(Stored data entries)

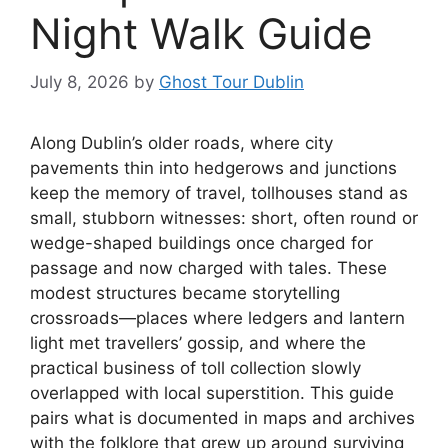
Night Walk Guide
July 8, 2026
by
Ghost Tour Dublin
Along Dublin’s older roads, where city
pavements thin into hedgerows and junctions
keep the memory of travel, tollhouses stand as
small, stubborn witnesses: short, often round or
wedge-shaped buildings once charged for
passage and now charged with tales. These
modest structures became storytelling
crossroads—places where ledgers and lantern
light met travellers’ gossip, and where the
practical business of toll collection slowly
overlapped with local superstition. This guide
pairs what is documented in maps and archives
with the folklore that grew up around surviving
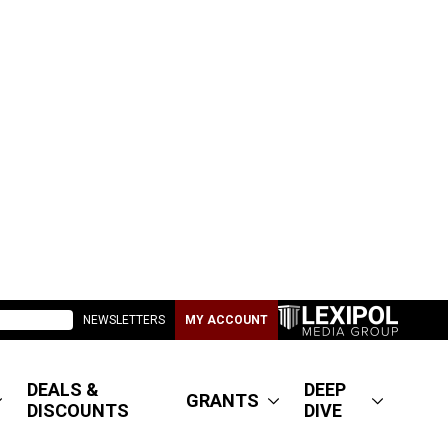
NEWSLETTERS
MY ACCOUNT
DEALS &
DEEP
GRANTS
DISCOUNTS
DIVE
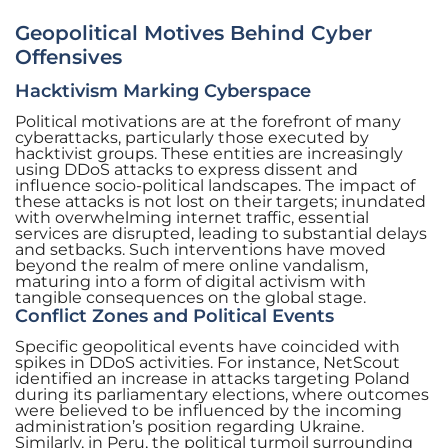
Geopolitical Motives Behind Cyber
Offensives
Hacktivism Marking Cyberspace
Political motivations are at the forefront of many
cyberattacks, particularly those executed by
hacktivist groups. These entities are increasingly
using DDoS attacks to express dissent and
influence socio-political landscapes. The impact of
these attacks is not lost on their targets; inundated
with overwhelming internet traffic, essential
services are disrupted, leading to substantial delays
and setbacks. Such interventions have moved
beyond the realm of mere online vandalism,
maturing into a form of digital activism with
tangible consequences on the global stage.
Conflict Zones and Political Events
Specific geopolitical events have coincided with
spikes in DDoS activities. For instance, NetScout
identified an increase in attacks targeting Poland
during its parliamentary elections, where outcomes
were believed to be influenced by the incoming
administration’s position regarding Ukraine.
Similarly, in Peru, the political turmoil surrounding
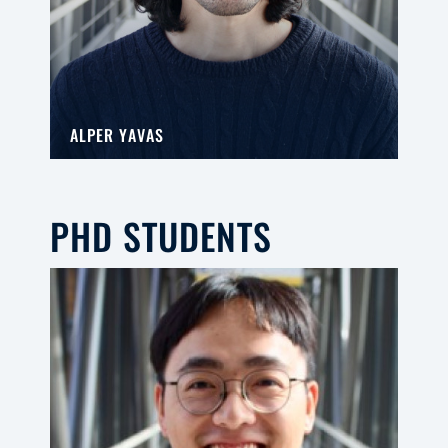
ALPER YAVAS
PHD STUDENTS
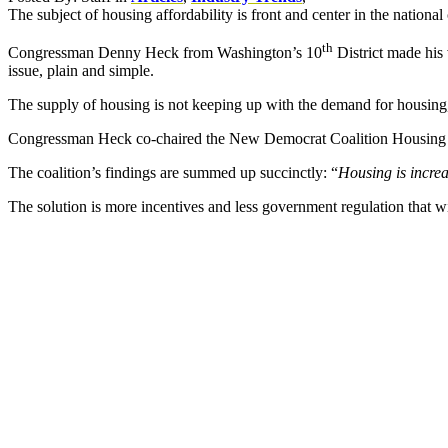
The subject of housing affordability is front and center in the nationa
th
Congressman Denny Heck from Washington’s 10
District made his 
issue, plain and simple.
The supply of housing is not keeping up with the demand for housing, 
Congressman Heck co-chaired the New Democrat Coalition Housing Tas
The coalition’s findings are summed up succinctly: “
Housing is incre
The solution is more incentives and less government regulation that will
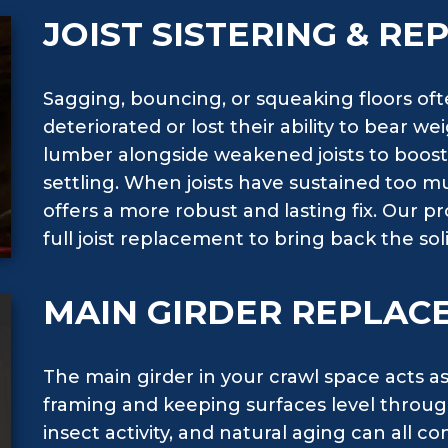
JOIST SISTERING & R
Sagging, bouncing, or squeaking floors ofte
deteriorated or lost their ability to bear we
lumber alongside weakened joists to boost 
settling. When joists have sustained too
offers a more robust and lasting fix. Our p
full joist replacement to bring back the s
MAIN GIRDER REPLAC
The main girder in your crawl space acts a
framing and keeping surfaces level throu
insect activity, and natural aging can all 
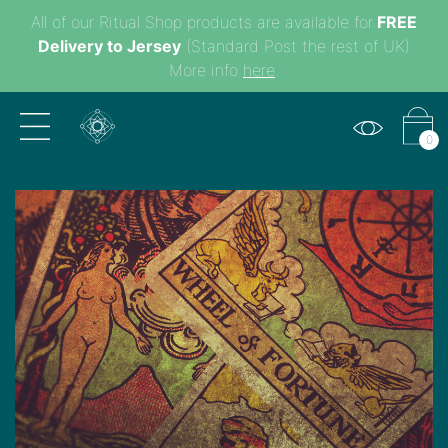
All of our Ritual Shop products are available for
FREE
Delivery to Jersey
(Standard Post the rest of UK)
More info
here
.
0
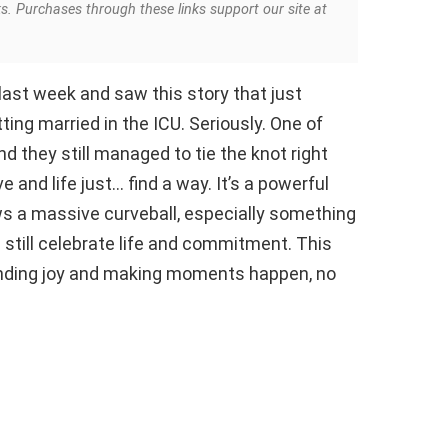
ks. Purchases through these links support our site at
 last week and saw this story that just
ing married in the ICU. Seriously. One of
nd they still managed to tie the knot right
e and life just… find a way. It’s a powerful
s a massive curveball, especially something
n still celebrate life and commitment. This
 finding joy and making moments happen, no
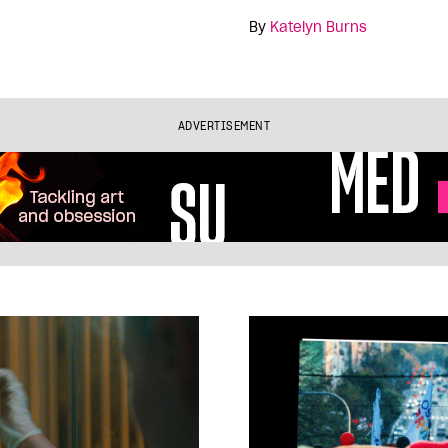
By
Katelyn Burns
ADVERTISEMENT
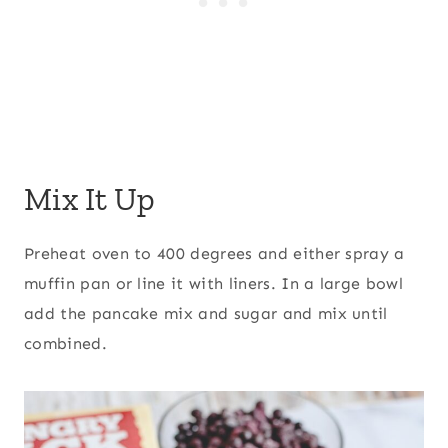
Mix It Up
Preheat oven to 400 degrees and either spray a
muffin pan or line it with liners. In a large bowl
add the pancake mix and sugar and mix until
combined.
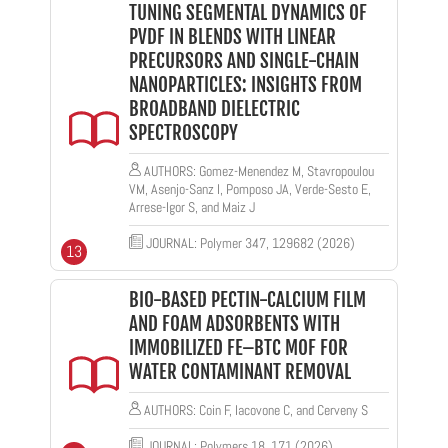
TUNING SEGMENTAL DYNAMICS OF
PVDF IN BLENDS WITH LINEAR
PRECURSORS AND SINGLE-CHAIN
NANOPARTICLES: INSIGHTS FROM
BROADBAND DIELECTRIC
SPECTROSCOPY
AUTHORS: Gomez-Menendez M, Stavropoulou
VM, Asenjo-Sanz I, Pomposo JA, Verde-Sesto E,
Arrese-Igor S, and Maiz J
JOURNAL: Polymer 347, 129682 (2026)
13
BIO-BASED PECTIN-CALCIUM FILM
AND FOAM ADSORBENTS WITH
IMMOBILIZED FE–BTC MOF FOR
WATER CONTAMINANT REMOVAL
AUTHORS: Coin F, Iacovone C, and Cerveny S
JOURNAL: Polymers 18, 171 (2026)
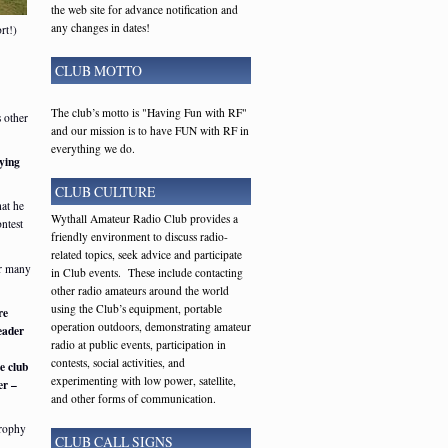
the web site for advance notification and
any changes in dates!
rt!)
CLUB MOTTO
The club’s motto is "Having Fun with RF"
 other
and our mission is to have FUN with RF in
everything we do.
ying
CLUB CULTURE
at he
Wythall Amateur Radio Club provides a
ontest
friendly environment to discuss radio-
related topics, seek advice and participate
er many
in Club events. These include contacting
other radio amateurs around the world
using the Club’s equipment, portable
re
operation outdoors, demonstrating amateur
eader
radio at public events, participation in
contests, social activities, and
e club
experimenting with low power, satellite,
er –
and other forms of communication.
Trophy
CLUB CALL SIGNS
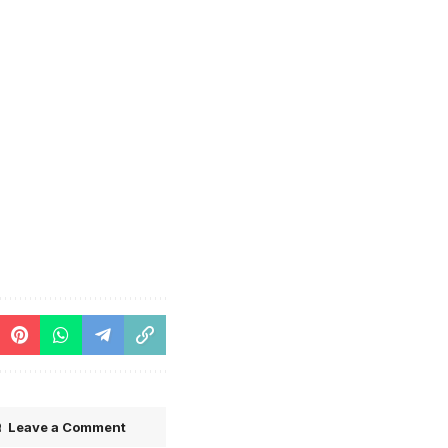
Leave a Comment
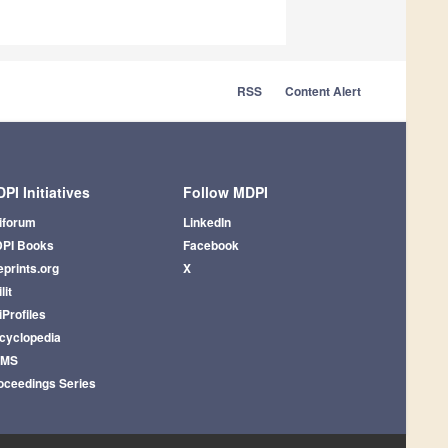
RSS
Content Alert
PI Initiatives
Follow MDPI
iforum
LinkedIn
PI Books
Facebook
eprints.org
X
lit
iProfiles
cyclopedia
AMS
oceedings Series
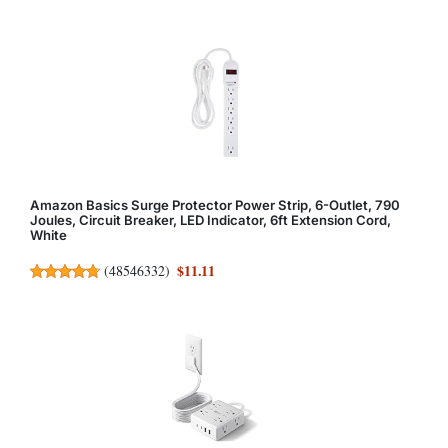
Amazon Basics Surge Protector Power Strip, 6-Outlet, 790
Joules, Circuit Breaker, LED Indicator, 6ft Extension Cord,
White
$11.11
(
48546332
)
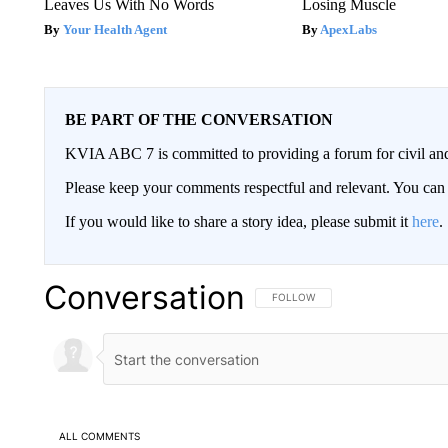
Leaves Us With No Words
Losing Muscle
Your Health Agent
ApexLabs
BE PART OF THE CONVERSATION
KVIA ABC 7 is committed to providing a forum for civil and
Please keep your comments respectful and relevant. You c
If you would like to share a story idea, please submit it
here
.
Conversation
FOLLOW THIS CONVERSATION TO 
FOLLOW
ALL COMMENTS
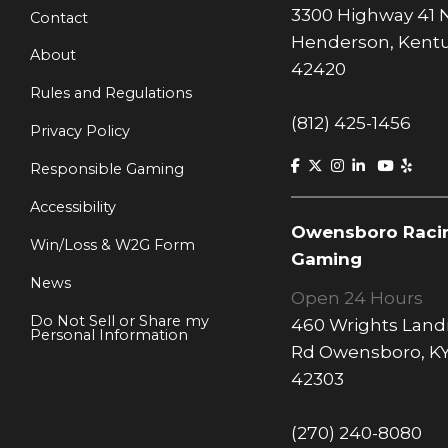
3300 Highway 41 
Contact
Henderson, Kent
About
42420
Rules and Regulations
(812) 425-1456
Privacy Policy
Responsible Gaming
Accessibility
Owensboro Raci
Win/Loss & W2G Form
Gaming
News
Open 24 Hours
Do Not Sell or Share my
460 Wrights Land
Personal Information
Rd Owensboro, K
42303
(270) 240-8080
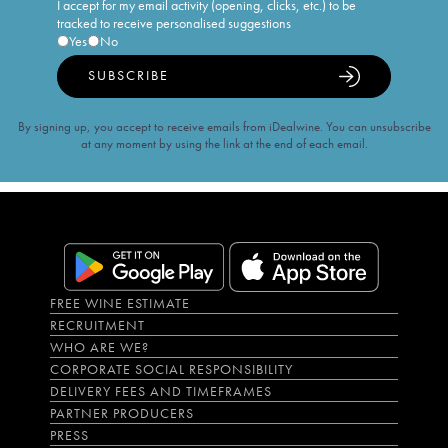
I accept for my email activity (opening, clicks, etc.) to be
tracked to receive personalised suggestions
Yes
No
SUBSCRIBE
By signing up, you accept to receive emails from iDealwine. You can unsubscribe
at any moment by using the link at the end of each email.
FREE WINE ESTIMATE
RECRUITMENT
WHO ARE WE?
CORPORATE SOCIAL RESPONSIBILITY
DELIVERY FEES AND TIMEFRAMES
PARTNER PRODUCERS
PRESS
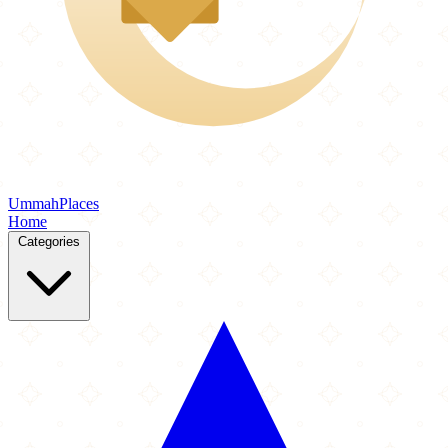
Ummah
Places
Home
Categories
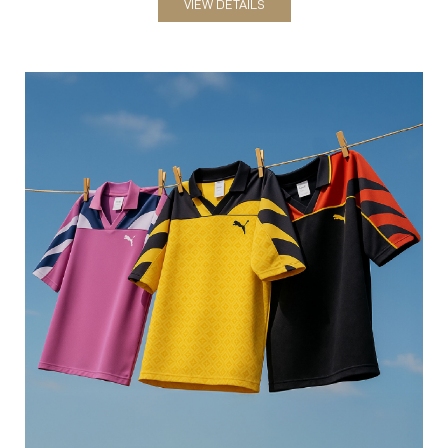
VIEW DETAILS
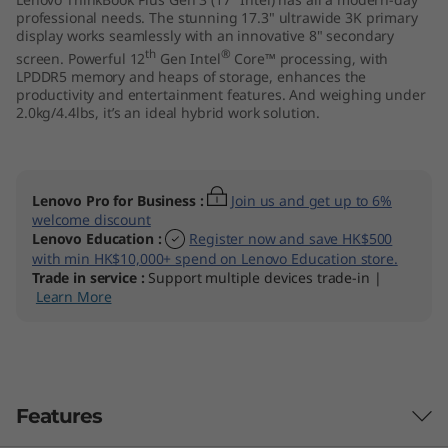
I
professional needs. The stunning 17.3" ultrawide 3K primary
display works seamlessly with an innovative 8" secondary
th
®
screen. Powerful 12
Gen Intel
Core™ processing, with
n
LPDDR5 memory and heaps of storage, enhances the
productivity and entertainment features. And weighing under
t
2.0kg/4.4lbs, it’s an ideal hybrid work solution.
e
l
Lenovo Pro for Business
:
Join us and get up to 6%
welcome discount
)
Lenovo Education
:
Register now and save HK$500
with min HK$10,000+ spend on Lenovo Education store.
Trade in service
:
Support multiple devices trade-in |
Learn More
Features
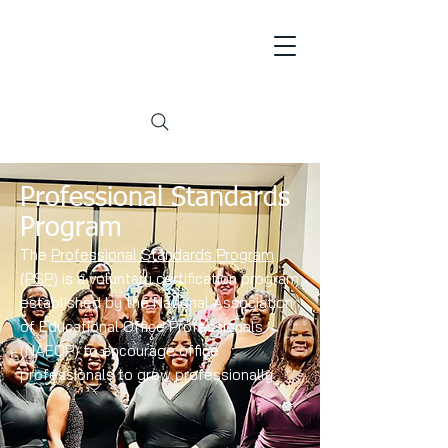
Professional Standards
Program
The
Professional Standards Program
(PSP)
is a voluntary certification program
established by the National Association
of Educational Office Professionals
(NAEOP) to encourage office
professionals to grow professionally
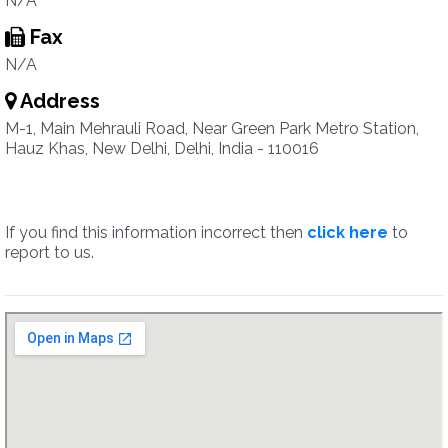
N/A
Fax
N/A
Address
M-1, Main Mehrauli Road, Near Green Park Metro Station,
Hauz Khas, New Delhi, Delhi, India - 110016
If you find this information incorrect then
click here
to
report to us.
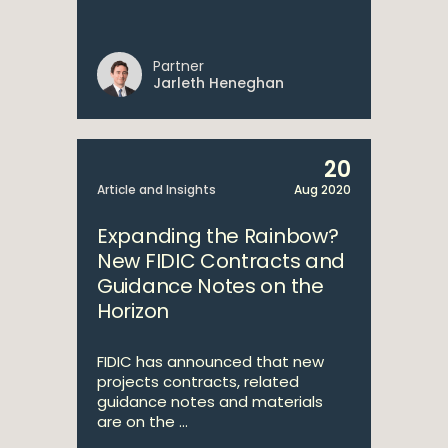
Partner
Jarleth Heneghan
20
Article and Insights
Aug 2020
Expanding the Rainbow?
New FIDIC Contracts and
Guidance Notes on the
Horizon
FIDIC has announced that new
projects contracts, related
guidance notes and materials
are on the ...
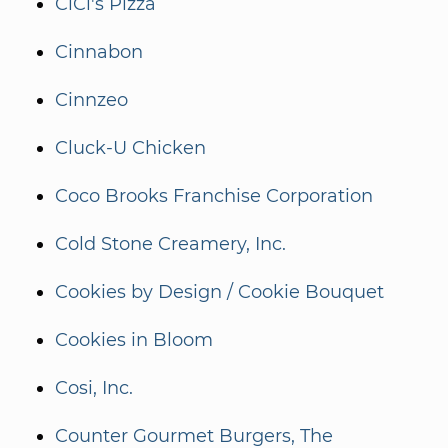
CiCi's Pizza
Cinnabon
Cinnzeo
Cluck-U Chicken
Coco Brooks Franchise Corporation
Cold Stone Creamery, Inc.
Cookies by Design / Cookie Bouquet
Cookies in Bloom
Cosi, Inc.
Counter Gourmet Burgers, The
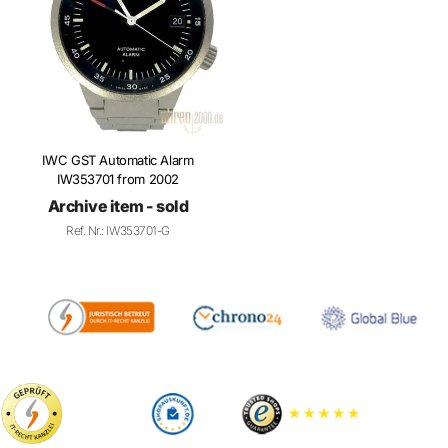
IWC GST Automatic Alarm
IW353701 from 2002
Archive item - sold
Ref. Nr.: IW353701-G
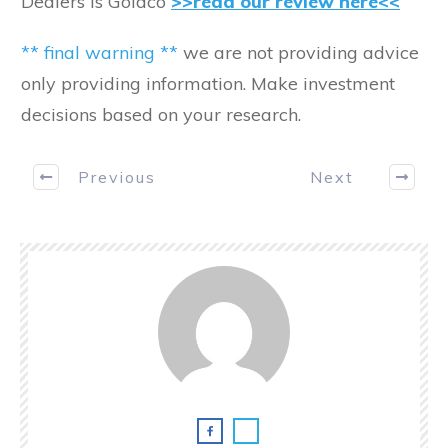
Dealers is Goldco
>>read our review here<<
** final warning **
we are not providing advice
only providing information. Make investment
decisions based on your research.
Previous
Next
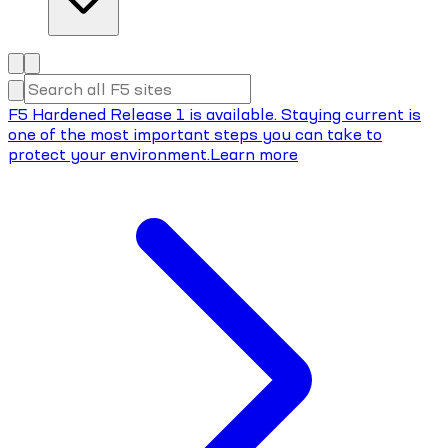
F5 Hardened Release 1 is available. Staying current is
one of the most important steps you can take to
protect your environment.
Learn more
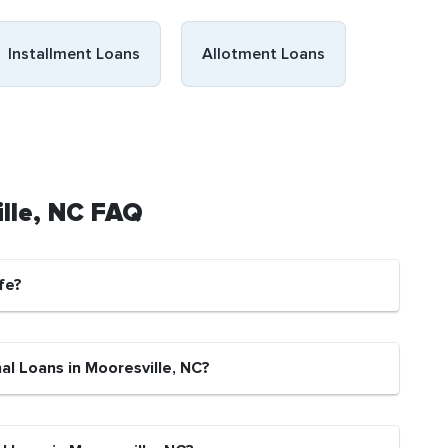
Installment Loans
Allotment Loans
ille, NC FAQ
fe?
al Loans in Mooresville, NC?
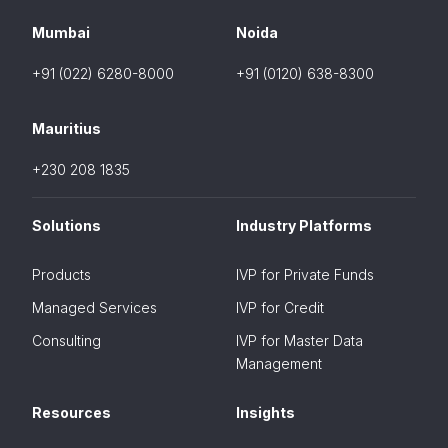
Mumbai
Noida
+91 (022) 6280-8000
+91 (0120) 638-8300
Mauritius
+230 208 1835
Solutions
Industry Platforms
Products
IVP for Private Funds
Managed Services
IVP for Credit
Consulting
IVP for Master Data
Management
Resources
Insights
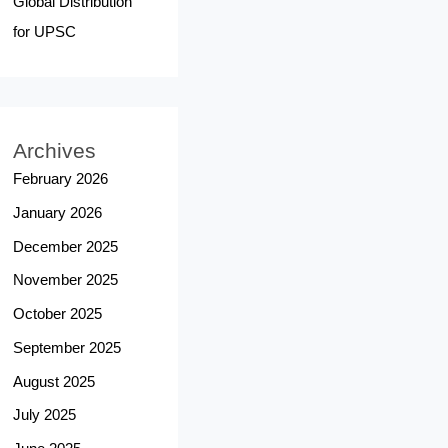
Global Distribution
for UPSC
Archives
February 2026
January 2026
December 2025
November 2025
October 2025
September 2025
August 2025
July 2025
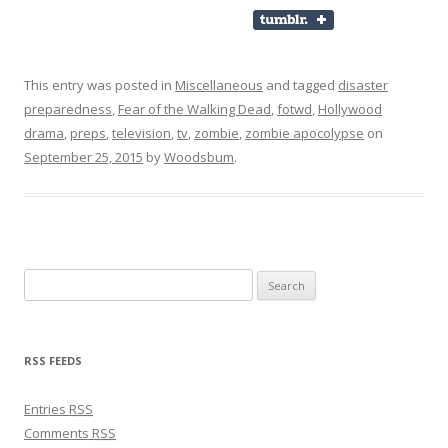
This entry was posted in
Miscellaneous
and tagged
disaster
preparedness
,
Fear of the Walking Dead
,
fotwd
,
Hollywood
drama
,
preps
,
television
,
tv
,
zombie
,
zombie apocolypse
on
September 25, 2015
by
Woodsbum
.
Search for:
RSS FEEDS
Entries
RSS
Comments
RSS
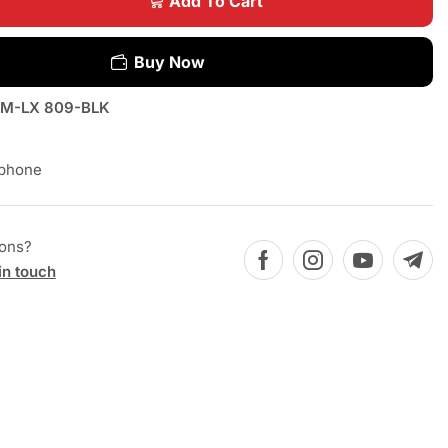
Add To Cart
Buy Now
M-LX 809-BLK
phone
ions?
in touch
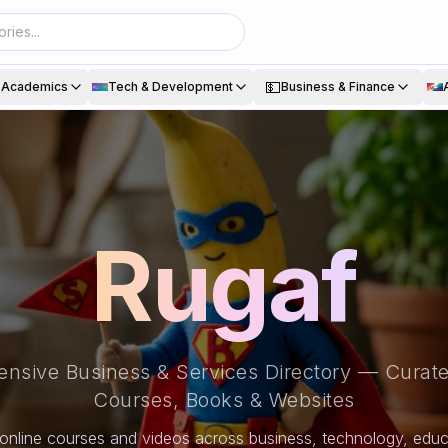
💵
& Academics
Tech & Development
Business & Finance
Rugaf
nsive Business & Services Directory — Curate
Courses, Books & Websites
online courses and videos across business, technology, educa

▸ **Exercise goal**:
Up to and including the line that contains "with overwhelming internet traffic, essential", print the records above exactly from their first line, without any pictures.

▸ **Output of the task**:
Night Walk Guide
July 8, 2026
by
Ghost Tour Dublin
Along Dublin’s older roads, where city
pavements thin into hedgerows and junctions
keep the memory of travel, tollhouses stand as
small, stubborn witnesses: short, often round or
wedge-shaped buildings once charged for
passage and now charged with tales. These
modest structures became storytelling
crossroads—places where ledgers and lantern
light met travellers’ gossip, and where the
practical business of toll collection slowly
overlapped with local superstition. This guide
pairs what is documented in maps and archives
with the folklore that grew up around surviving
NEWSLETTERS
MY ACCOUNT
DEALS &
DEEP
GRANTS
DISCOUNTS
DIVE
Geopolitical Motives Behind Cyber
Offensives
Hacktivism Marking Cyberspace
Political motivations are at the forefront of many
cyberattacks, particularly those executed by
hacktivist groups. These entities are increasingly
using DDoS attacks to express dissent and
influence socio-political landscapes. The impact of
these attacks is not lost on their targets; inundated
with overwhelming internet traffic, essential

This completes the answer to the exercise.